━━━━━ Excerpted records ━━━━━
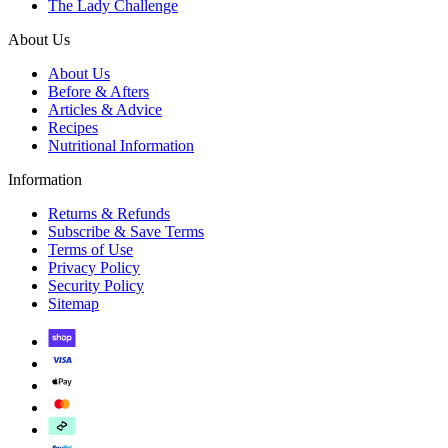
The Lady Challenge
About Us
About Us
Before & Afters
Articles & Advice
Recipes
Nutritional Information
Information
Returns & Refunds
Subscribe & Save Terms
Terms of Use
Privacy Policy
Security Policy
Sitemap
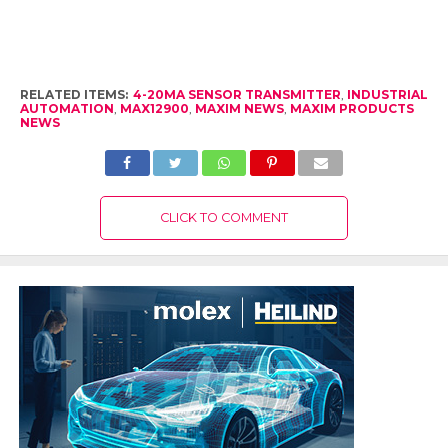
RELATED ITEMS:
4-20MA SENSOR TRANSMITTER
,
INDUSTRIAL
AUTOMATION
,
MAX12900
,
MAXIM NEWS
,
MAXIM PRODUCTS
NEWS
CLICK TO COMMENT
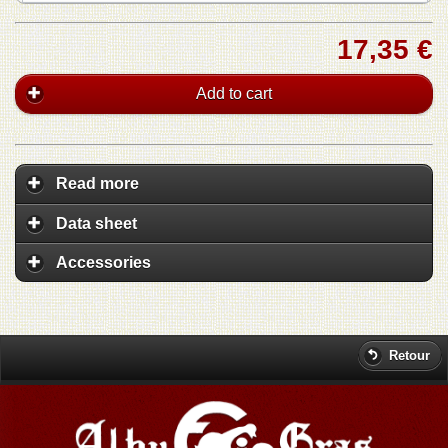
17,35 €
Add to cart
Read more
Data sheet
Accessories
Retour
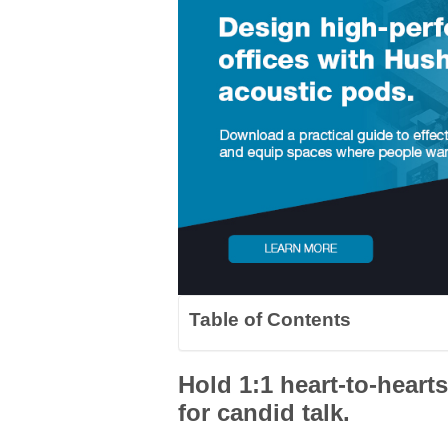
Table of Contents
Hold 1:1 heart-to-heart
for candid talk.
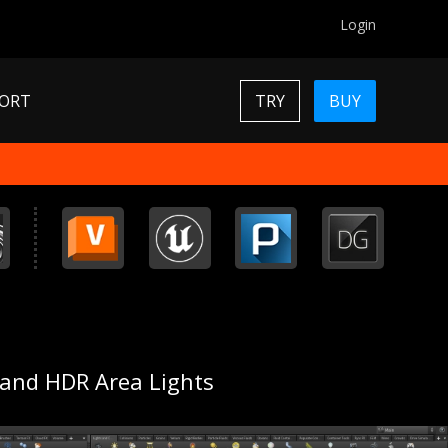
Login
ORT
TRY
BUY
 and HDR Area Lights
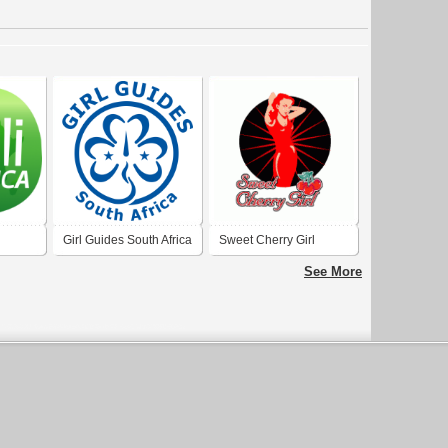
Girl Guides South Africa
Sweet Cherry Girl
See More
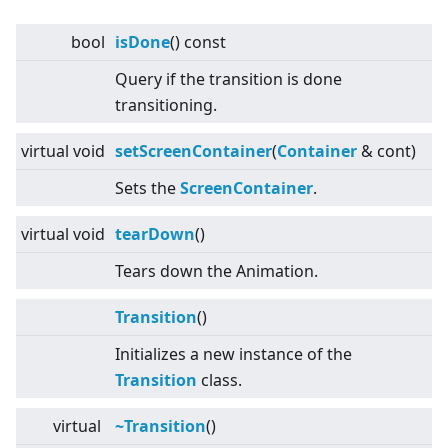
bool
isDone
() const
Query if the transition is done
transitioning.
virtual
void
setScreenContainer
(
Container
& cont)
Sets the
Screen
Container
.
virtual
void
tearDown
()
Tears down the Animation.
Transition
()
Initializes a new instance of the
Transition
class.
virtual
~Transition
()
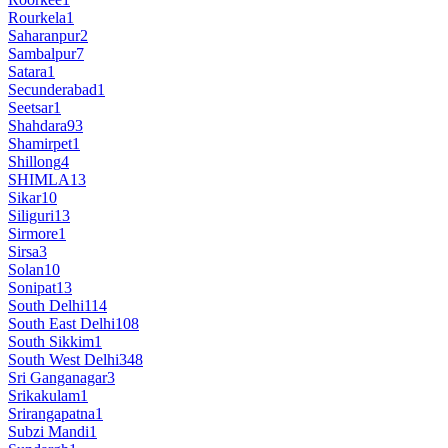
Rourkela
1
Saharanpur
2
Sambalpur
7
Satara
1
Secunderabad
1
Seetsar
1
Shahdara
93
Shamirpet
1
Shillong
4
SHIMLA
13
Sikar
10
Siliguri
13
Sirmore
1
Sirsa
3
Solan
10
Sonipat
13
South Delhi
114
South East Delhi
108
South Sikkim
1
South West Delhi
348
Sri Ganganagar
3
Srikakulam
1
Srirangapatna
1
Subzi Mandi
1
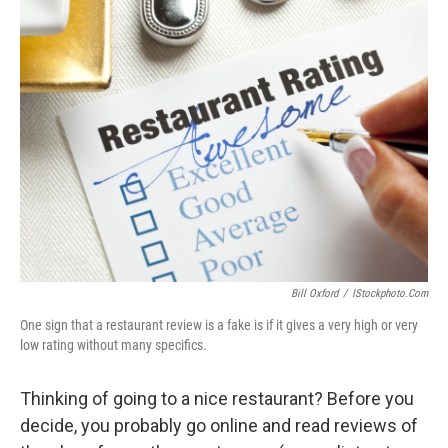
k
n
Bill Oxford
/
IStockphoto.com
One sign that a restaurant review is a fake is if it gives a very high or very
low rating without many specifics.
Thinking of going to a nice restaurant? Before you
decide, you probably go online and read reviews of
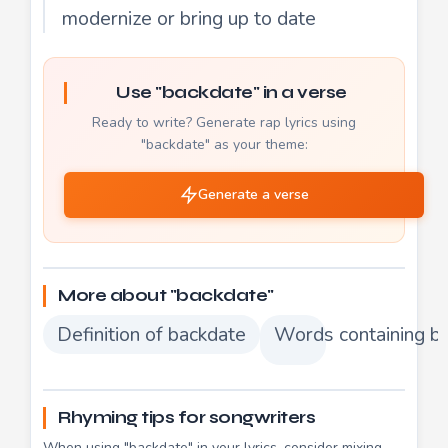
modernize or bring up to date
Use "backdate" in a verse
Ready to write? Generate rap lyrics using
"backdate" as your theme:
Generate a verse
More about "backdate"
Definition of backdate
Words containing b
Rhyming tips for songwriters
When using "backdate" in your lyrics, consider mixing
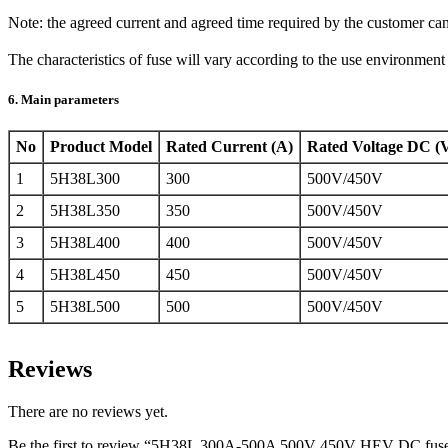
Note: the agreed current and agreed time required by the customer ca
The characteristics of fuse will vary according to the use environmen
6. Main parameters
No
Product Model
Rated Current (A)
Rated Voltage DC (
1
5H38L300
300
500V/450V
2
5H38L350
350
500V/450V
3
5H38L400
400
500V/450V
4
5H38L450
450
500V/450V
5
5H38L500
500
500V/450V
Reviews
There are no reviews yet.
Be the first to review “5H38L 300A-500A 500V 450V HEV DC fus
━━━━━
━━━━━ Excerpted records ━━━━━
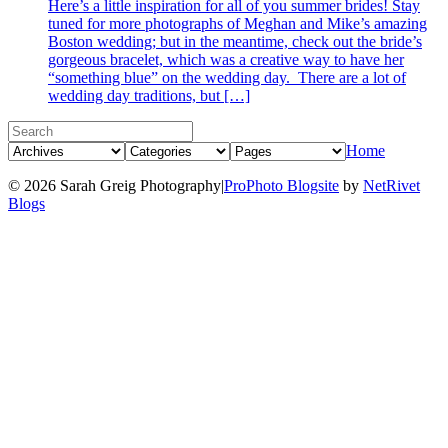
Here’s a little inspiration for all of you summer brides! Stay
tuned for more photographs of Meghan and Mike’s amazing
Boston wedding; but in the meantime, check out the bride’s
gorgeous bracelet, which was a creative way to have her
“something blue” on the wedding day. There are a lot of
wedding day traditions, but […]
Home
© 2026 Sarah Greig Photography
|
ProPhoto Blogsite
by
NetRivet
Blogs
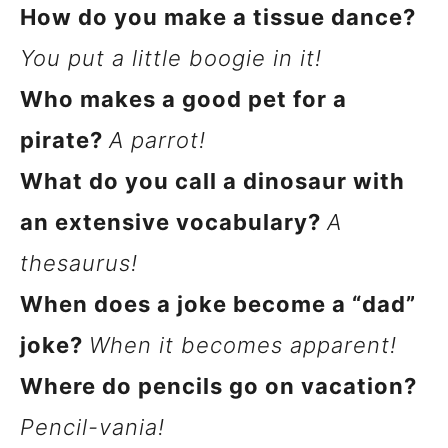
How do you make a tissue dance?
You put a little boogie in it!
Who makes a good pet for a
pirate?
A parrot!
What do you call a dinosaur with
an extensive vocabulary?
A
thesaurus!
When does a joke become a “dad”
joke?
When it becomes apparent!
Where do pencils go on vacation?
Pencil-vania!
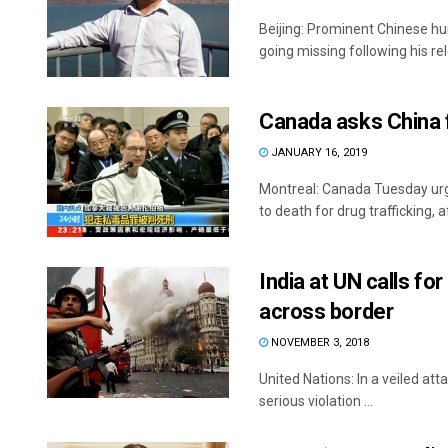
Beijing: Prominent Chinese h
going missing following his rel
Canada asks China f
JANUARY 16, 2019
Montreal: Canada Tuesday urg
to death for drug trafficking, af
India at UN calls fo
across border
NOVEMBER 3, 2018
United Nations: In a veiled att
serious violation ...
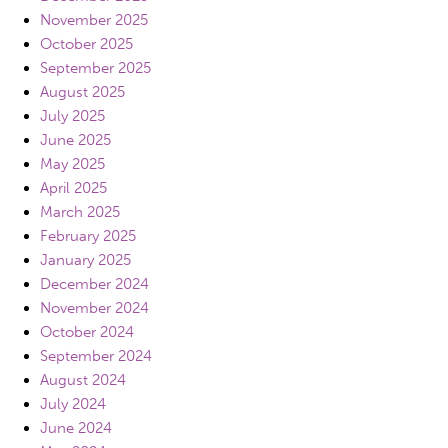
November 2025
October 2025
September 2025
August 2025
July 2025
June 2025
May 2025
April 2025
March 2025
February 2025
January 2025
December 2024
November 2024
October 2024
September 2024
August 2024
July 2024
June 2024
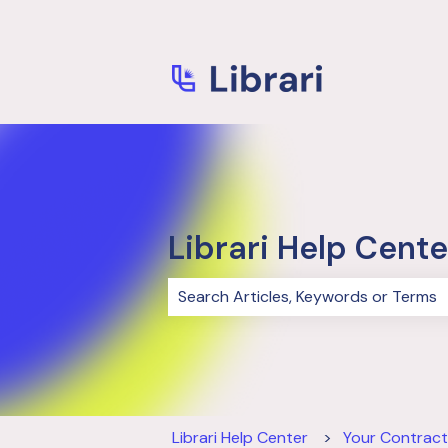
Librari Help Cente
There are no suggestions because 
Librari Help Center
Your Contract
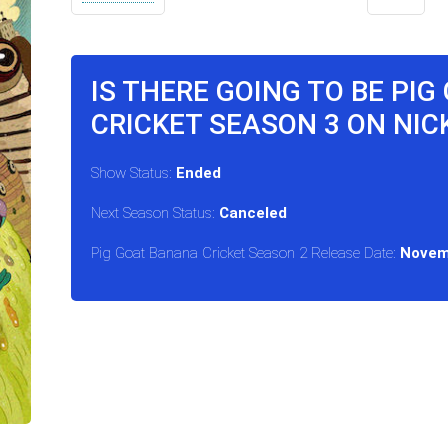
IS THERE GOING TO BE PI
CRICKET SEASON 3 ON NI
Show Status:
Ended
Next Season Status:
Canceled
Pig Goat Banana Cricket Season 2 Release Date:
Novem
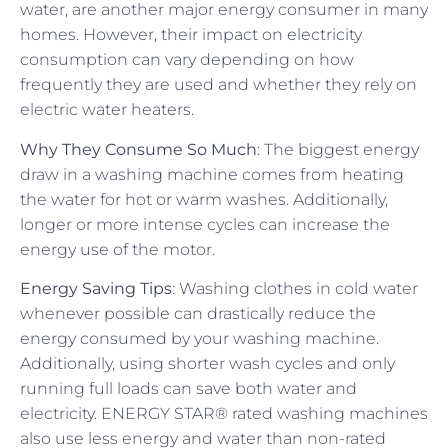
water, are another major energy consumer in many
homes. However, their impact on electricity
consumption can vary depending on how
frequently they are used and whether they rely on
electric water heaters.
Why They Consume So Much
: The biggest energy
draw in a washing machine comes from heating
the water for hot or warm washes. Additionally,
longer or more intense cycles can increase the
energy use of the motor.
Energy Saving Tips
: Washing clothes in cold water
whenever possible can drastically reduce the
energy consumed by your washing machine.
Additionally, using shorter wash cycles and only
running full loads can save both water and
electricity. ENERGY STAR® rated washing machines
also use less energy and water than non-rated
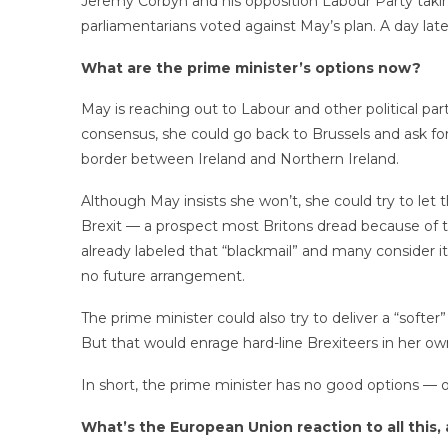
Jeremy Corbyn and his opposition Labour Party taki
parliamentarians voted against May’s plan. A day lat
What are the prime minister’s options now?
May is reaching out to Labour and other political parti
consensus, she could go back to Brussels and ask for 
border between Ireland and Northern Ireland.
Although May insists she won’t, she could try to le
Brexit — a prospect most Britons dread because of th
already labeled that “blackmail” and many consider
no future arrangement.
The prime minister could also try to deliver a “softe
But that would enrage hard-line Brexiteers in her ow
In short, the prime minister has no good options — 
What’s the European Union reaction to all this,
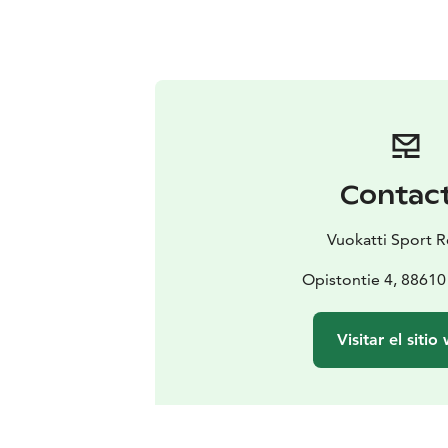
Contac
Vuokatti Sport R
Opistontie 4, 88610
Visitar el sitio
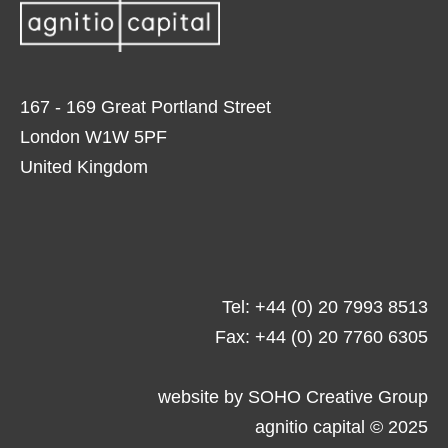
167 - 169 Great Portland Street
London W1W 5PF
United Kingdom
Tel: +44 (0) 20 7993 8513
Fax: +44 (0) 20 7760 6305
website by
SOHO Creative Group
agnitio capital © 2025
━━━━━
━━━━━ Excerpted records ━━━━━
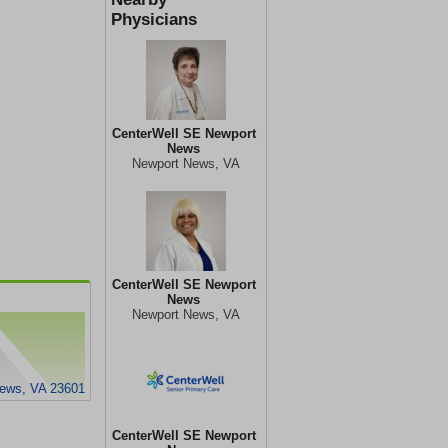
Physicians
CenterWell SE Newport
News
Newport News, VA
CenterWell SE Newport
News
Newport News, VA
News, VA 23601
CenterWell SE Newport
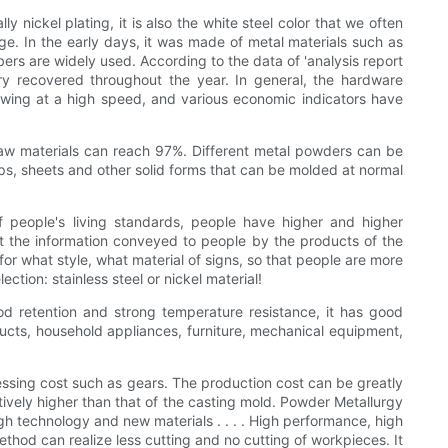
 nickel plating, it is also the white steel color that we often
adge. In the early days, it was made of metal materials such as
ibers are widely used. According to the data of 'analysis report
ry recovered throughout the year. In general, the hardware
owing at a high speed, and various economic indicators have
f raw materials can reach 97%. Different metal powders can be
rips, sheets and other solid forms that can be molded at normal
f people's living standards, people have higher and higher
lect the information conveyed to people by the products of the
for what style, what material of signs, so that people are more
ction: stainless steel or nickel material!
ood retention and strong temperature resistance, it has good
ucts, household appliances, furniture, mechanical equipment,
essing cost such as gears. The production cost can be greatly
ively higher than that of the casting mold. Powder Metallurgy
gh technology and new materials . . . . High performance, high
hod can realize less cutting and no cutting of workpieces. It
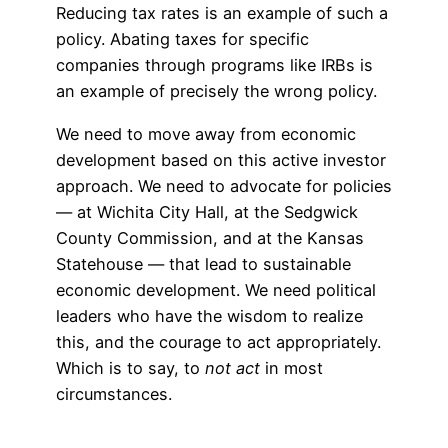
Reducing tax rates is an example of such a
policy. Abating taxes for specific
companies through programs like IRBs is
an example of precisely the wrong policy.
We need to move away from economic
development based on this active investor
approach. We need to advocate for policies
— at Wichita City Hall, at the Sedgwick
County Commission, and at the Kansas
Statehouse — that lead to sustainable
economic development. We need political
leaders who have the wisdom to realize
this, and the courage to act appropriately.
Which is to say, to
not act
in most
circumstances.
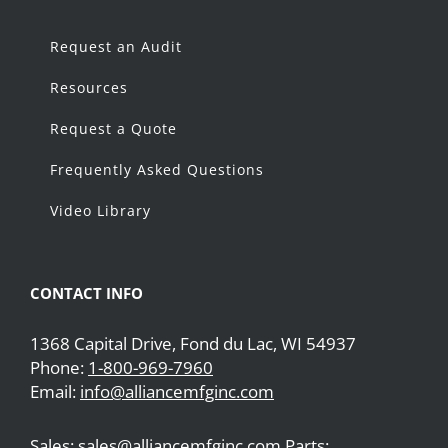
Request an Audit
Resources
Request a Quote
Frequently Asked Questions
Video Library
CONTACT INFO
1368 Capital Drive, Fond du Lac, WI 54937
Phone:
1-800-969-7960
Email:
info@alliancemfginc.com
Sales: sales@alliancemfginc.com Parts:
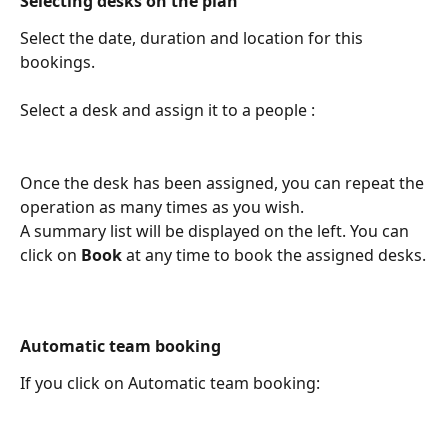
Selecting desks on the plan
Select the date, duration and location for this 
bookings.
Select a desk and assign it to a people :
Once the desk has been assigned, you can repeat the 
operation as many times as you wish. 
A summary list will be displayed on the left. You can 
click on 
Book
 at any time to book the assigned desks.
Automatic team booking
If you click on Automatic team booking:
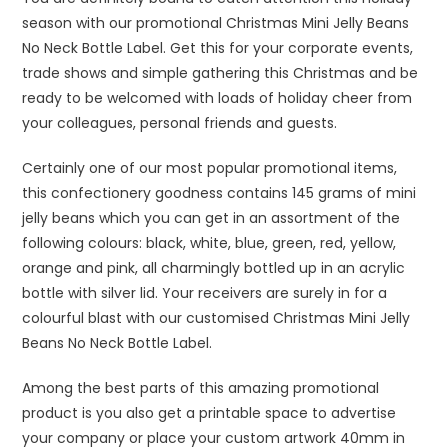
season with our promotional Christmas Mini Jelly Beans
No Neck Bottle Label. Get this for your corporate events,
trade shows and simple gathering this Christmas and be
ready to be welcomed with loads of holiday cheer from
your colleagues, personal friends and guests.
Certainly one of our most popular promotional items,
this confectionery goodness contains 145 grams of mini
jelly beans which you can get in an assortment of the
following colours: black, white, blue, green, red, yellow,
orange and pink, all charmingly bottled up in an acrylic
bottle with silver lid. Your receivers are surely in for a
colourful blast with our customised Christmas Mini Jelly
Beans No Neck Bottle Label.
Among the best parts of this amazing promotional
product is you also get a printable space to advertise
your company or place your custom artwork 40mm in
━━━━━
● To do
Among the records above, find each line holding the string "following" and pull it out.

● Solution below
going missing following his rel
following colours: black, white, blue, green, red, yellow,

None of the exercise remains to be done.